Had Cowen used this approach in support of his argument that the arts aren’t really impacted by cost disease, I might have been a little more receptive to it.

In some respects, I think that non-profit performing arts have done a great job of employing technology to keep their costs under control, (often to the detriment of the artists, orchestra musicians in particular these days), in comparison with the movie industry where technology has resulted in sky rocketing costs. They employ wide spread distribution options like movie theatres, DVDs and streaming as a substitute for economizing.

It is often said there is a lesson in that for the performing arts but just like the independent film maker, the small arts organization would have to depend on a relationship with a big company with the resources to replicate something on the scale of the Metropolitan Opera and National Theatre broadcasts.

Of course, many times audiences demand the spectacle that technology brings to the movies and some of that carries over to even the solo artists that Silpayamanant mentions. While touring solo might have been a cost cutting measure at one time, that often isn’t the case any more with the huge tours many major acts take on the road.

As an aside, I wonder at the economics of J-Pop groups like AKB48 which has 66 active members spread out across four performing teams. Even though they don’t tour, that is a lot of people to support.

But getting back to the discussion of Baumol’s cost disease, even though people cite the fact it still takes as long to perform a particular work as it did X hundred years ago, it probably really isn’t those two hours of performance that is the costliest part of the process, it is everything else that surrounds it. Because of audience expectations about their experience more preparation precedes the performance, much of which involves salaries and benefits.
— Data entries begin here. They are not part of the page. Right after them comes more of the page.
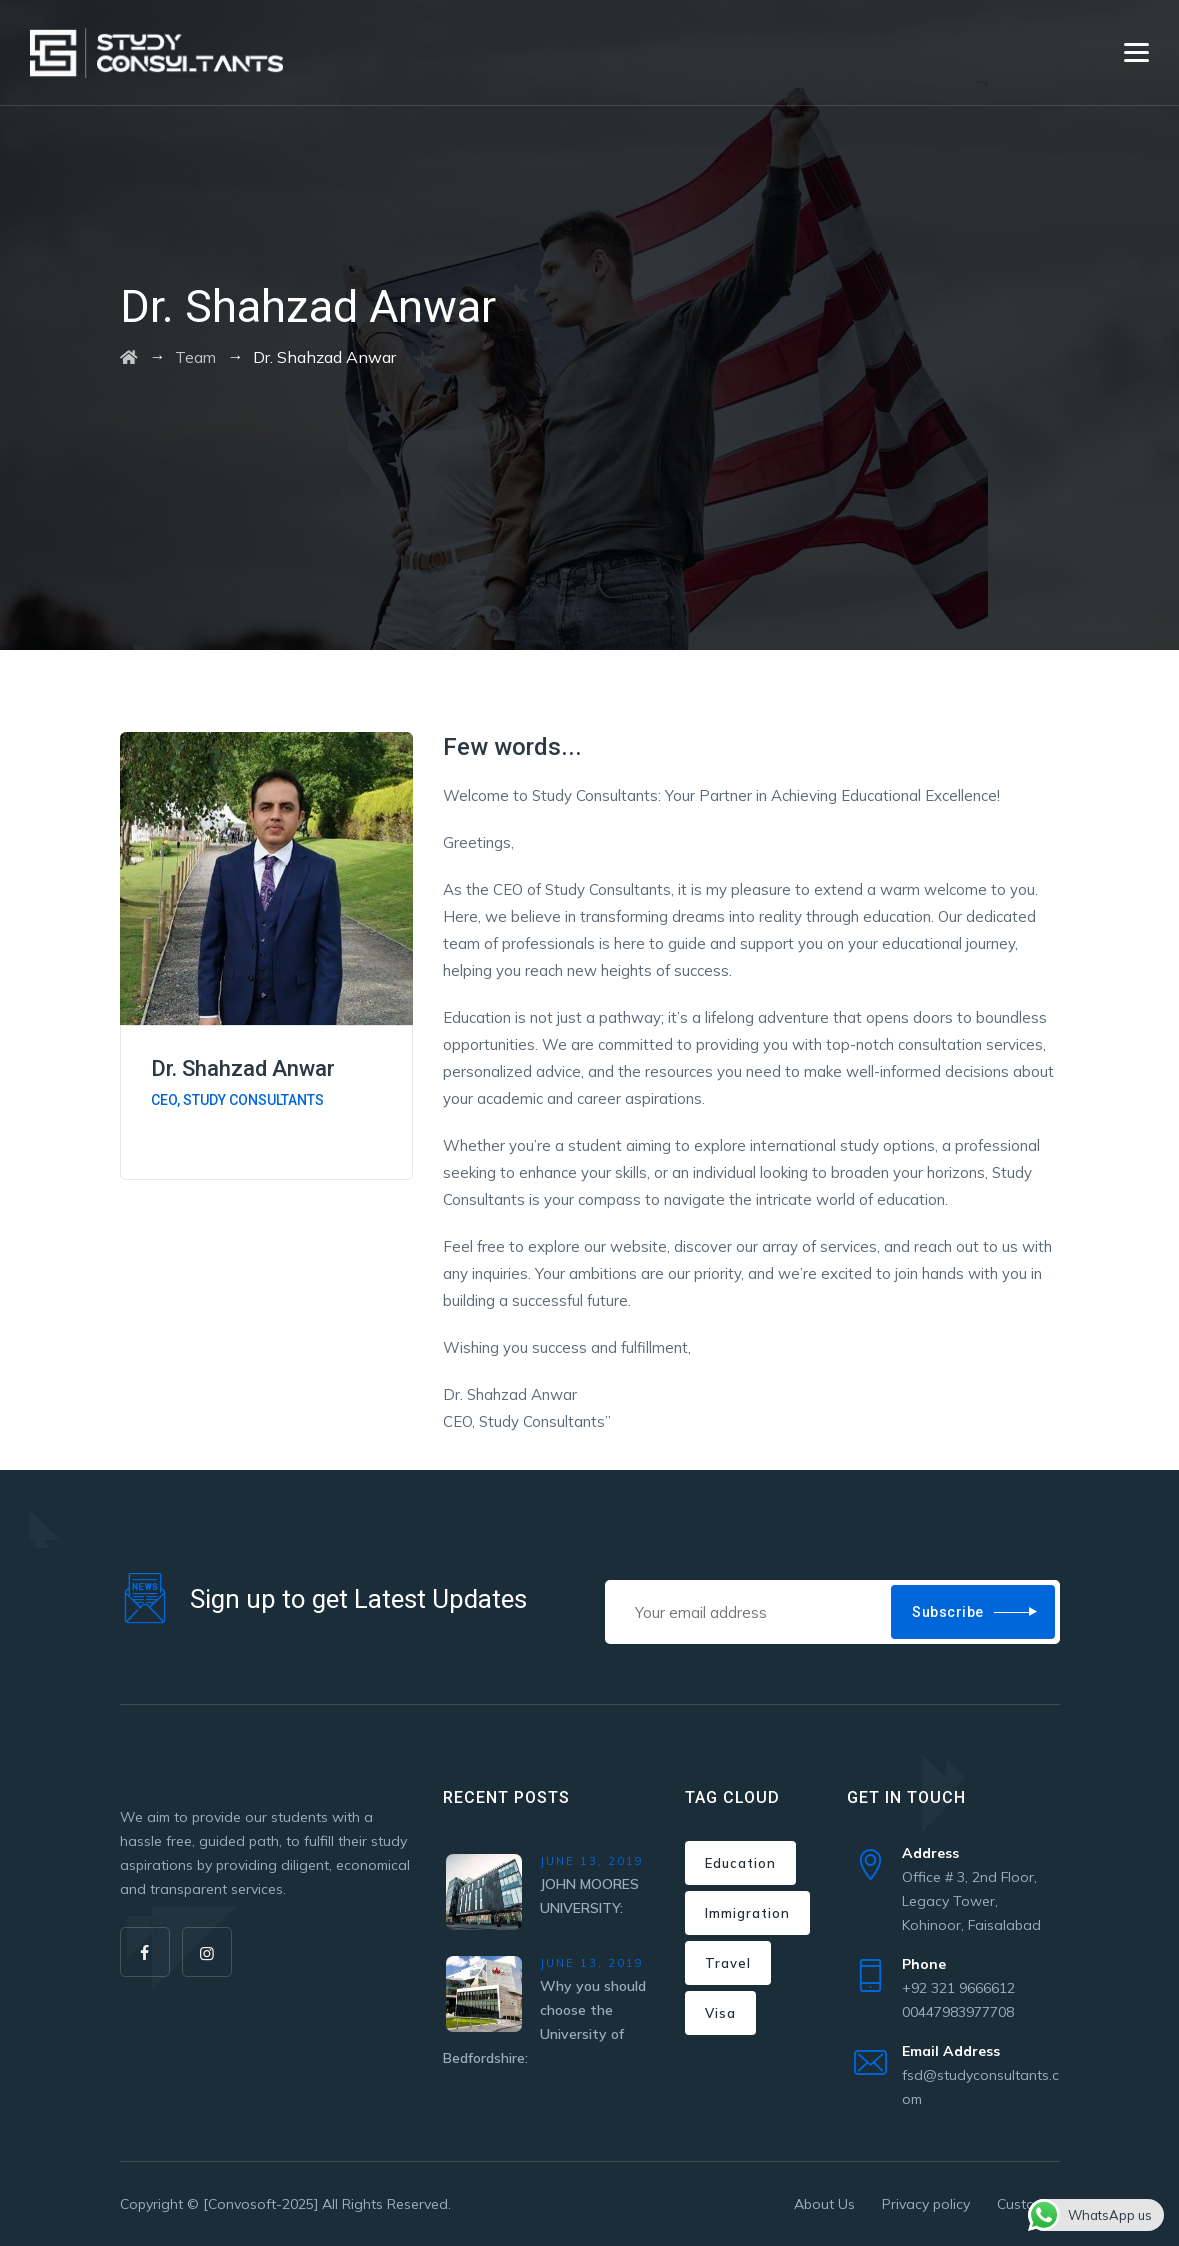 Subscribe (948, 1612)
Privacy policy (926, 2204)
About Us (824, 2204)
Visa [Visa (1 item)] (720, 2013)
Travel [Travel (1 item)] (728, 1963)
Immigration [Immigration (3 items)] (747, 1913)
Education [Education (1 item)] (740, 1863) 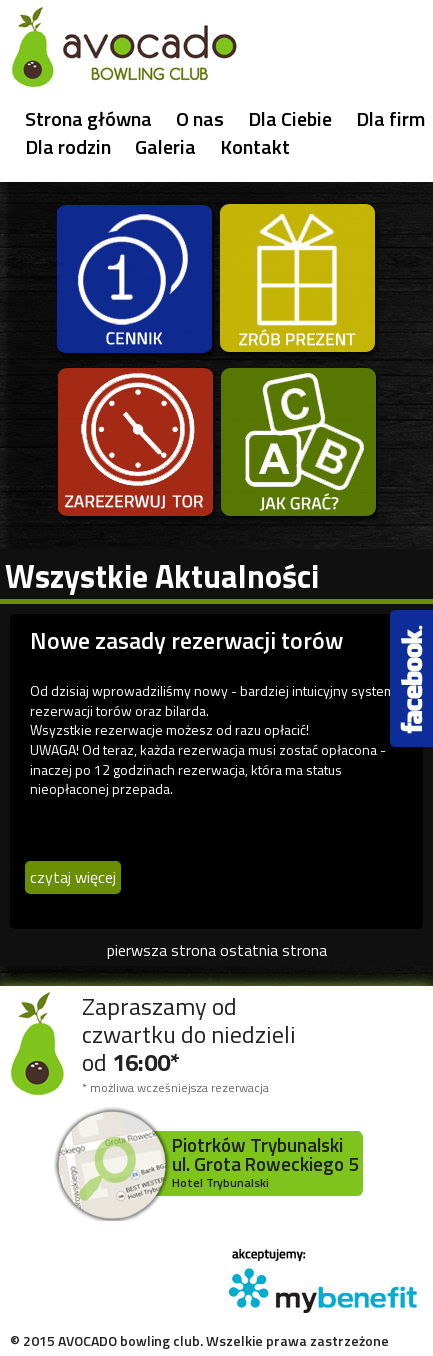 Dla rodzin (68, 147)
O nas (200, 119)
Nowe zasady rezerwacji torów (186, 640)
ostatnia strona (273, 950)
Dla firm (390, 119)
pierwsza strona (161, 950)
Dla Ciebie (290, 119)
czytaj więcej (73, 877)
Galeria (165, 147)
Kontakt (255, 147)
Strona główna (88, 119) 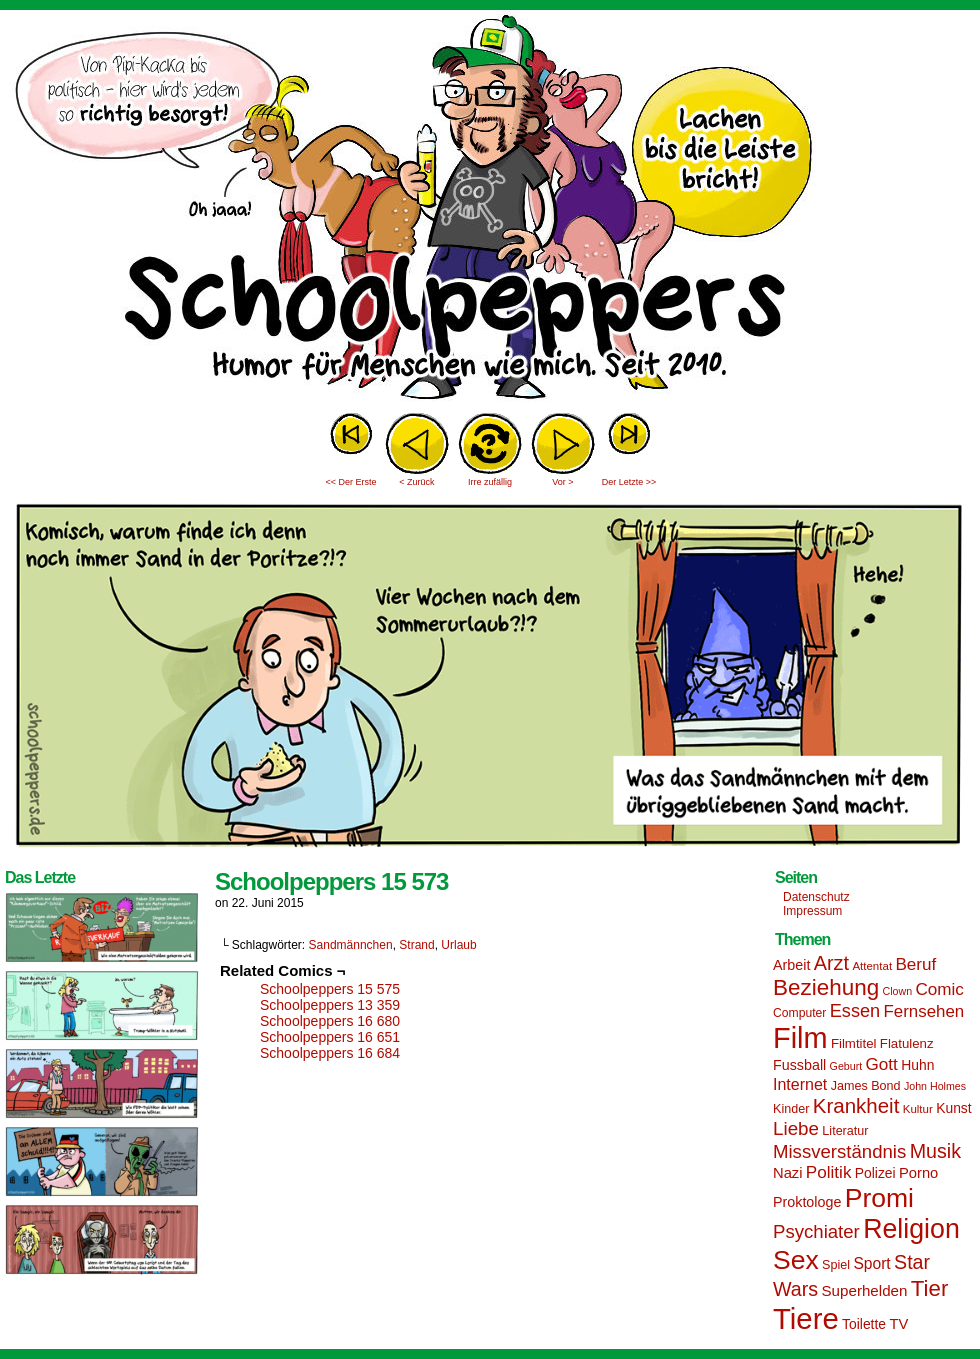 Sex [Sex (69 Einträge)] (796, 1260)
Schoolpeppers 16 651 (330, 1037)
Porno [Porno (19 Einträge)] (918, 1173)
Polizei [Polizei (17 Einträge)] (875, 1173)
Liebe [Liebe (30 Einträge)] (796, 1128)
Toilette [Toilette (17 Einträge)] (864, 1324)
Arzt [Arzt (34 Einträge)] (831, 963)
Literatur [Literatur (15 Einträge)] (845, 1131)
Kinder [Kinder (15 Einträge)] (791, 1109)
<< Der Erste (350, 482)
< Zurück (416, 482)
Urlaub (458, 945)
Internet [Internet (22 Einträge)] (800, 1084)
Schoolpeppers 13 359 (330, 1005)
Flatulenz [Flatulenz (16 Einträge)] (907, 1043)
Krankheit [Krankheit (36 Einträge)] (856, 1105)
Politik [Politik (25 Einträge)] (829, 1172)
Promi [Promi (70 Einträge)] (879, 1198)
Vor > (562, 482)
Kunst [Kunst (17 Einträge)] (953, 1108)
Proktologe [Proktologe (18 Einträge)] (807, 1202)
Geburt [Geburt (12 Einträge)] (846, 1066)
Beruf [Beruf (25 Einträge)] (915, 964)
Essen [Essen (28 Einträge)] (855, 1011)
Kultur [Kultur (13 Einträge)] (918, 1109)
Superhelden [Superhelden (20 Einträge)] (864, 1290)
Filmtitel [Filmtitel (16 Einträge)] (854, 1043)
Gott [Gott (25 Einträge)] (882, 1064)
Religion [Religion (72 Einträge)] (911, 1229)
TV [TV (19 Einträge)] (898, 1324)
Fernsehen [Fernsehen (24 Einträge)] (924, 1011)
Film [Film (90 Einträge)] (800, 1038)
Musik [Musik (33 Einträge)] (935, 1151)
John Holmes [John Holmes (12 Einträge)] (935, 1086)
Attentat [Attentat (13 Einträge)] (872, 966)
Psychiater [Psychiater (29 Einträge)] (816, 1231)
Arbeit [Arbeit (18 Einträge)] (791, 965)
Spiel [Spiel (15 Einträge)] (836, 1265)
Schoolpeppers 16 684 (330, 1053)
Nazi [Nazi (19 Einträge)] (787, 1173)
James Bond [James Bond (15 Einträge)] (866, 1086)
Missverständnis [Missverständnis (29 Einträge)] (839, 1151)
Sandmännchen (351, 945)
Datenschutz (816, 897)
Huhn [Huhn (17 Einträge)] (917, 1065)
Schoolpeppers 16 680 (330, 1021)
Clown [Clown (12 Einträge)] (897, 991)
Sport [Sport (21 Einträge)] (871, 1263)
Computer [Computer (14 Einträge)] (799, 1013)
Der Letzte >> (629, 482)
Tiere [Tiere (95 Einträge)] (806, 1318)
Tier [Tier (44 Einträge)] (930, 1288)
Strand (416, 945)
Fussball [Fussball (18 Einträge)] (799, 1065)
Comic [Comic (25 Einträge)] (939, 989)
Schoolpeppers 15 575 (330, 989)
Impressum (812, 911)
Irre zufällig (490, 482)
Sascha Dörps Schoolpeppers (490, 210)
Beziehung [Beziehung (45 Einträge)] (826, 987) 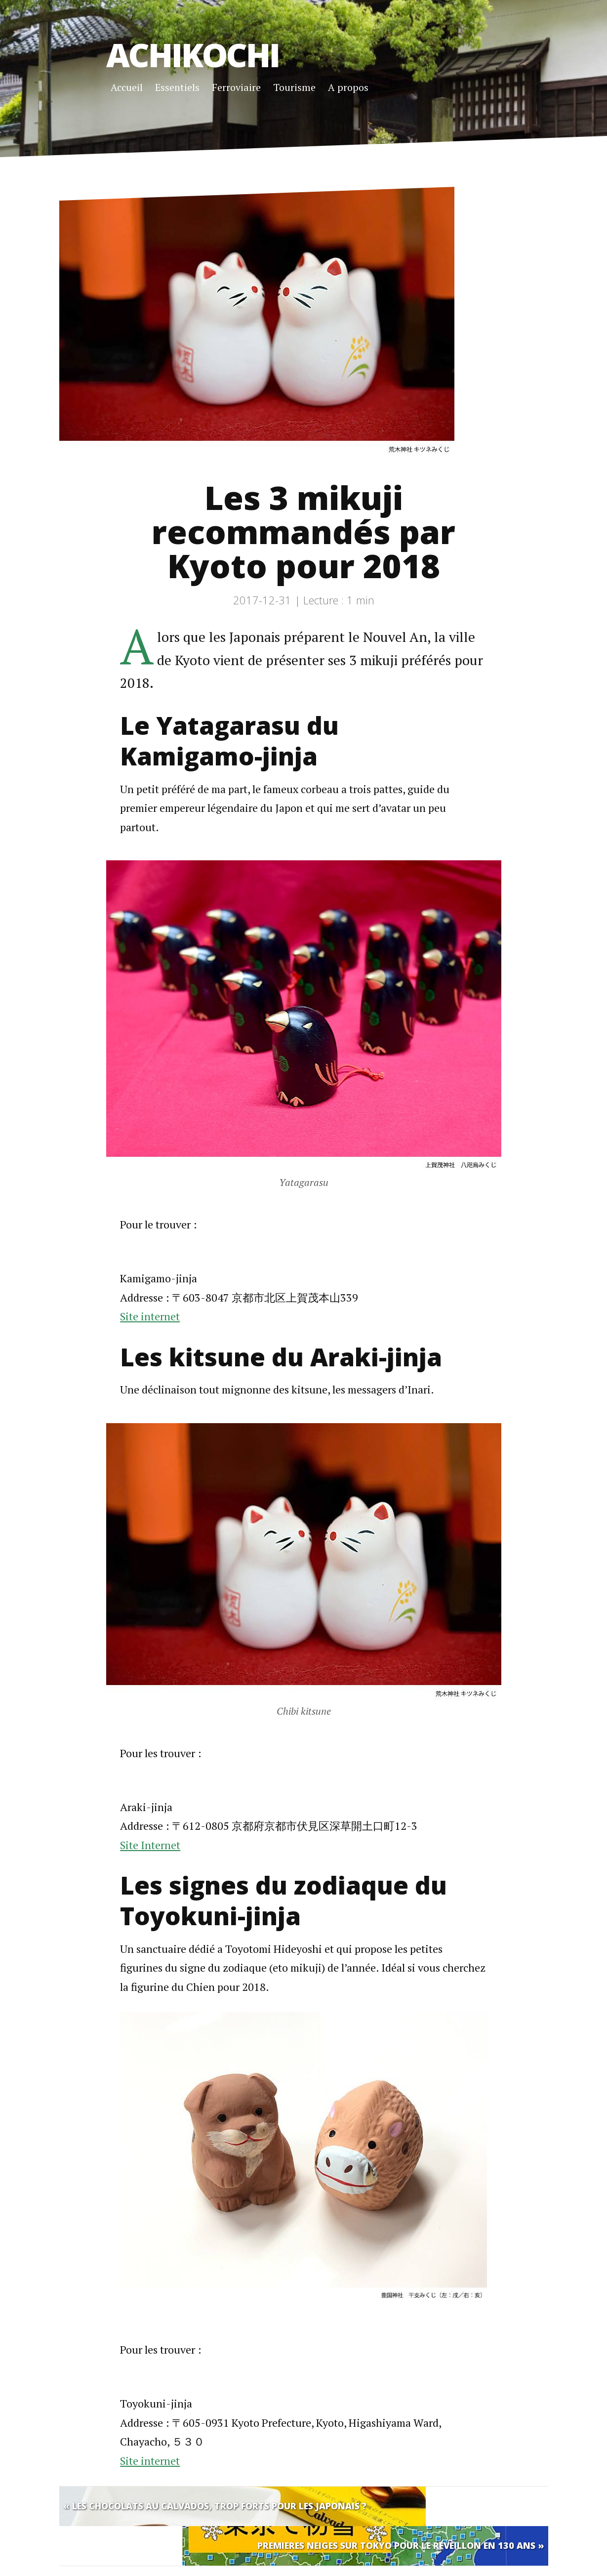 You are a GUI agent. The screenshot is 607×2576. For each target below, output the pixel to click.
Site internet (150, 1316)
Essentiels (177, 87)
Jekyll (255, 2559)
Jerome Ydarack (166, 2559)
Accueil (127, 87)
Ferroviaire (236, 87)
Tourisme (294, 87)
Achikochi (192, 54)
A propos (348, 87)
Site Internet (150, 1845) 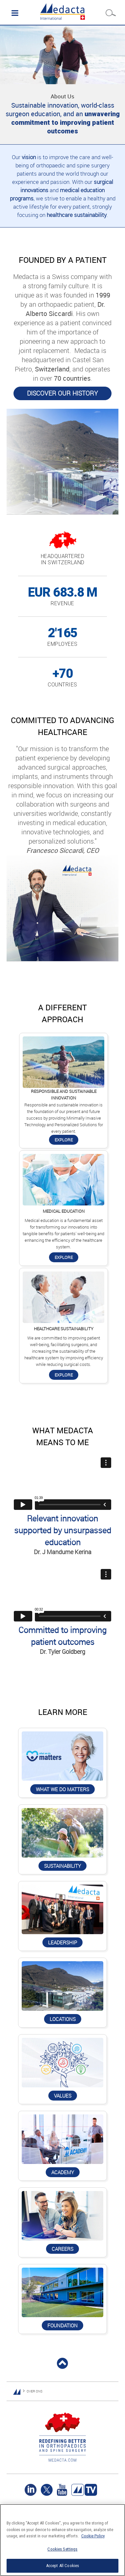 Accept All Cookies (62, 2565)
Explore (64, 1140)
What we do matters (62, 1789)
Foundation (62, 2325)
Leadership (62, 1942)
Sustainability (62, 1865)
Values (62, 2095)
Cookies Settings (62, 2549)
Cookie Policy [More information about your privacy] (93, 2535)
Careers (62, 2248)
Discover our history (62, 393)
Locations (63, 2019)
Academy (62, 2172)
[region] (62, 2540)
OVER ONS (34, 2391) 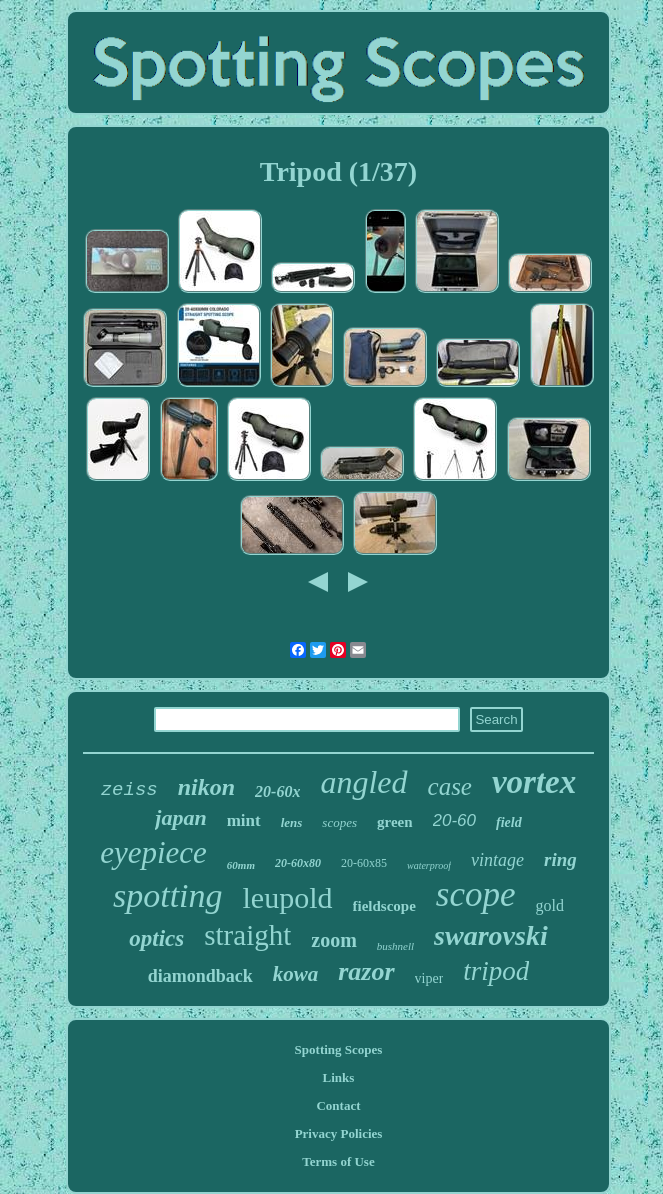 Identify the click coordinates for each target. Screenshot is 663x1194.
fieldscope (384, 906)
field (509, 822)
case (450, 786)
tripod (496, 971)
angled (363, 782)
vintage (497, 860)
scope (476, 894)
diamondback (200, 976)
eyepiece (153, 852)
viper (429, 978)
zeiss (129, 790)
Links (339, 1077)
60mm (241, 865)
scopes (339, 822)
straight (247, 935)
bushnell (395, 946)
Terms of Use (338, 1161)
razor (366, 971)
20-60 (454, 820)
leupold (288, 897)
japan (180, 817)
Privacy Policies (339, 1133)
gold (550, 905)
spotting (168, 895)
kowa (296, 974)
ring (560, 859)
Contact (338, 1105)
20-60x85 (364, 863)
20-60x (277, 791)
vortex (534, 782)
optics (156, 938)
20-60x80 (298, 863)
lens (292, 822)
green (395, 822)
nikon (206, 787)
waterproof (429, 865)
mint (244, 820)
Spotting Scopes (339, 1049)
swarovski (491, 935)
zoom (334, 940)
As I noted above, technology has brought efficiencies and quality to many parts of the preparatory process. What is it coming down to now is balancing the expectations about the quality of the experience and the cost of delivering it with what people are willing to pay. Right now the focus seems to be on how much of the product can be trimmed back before people notice and become concerned with the drop in what they value.

While this is translating into seeing how many musicians an orchestra can cut before people figure the music is suffering, you see the same thing manifesting in other areas of your life as well. Just try to buy a half gallon of ice cream these days. You will find it is 1.75, maybe 1.5 quarts.

I don’t think that is really a sustainable practice. There should be an corresponding push to shift customer expectations too, and not toward accepting less ice cream and music for the same price, but rather expecting a slightly different sort of experience surrounding a quality performance. I am not sure exactly what it would look like. I know I would like it to be less structured and more educational than what we have now.